Dataset entries
==============================

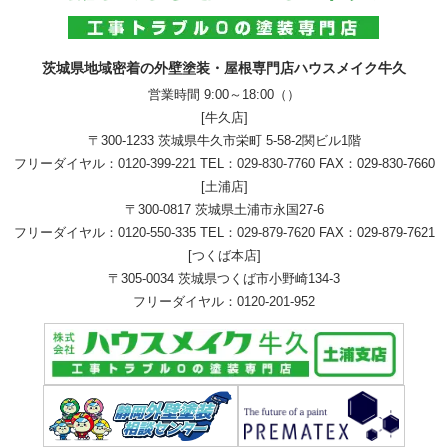
茨城県地域密着の外壁塗装・屋根専門店ハウスメイク牛久
営業時間 9:00～18:00（）
[牛久店]
〒300-1233 茨城県牛久市栄町 5-58-2関ビル1階
フリーダイヤル：
0120-399-221
TEL：
029-830-7760
FAX：029-830-7660
[土浦店]
〒300-0817 茨城県土浦市永国27-6
フリーダイヤル：
0120-550-335
TEL：
029-879-7620
FAX：029-879-7621
[つくば本店]
〒305-0034 茨城県つくば市小野崎134-3
フリーダイヤル：
0120-201-952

==============================

> **Exercise instructions**
Give the records again exactly as they stand, so that only the pictures are missing.

> **Answer area**
茨城県地域密着の外壁塗装・屋根専門店ハウスメイク牛久
営業時間 9:00～18:00（）
[牛久店]
〒300-1233 茨城県牛久市栄町 5-58-2関ビル1階
フリーダイヤル：
0120-399-221
TEL：
029-830-7760
FAX：029-830-7660
[土浦店]
〒300-0817 茨城県土浦市永国27-6
フリーダイヤル：
0120-550-335
TEL：
029-879-7620
FAX：029-879-7621
[つくば本店]
〒305-0034 茨城県つくば市小野崎134-3
フリーダイヤル：
0120-201-952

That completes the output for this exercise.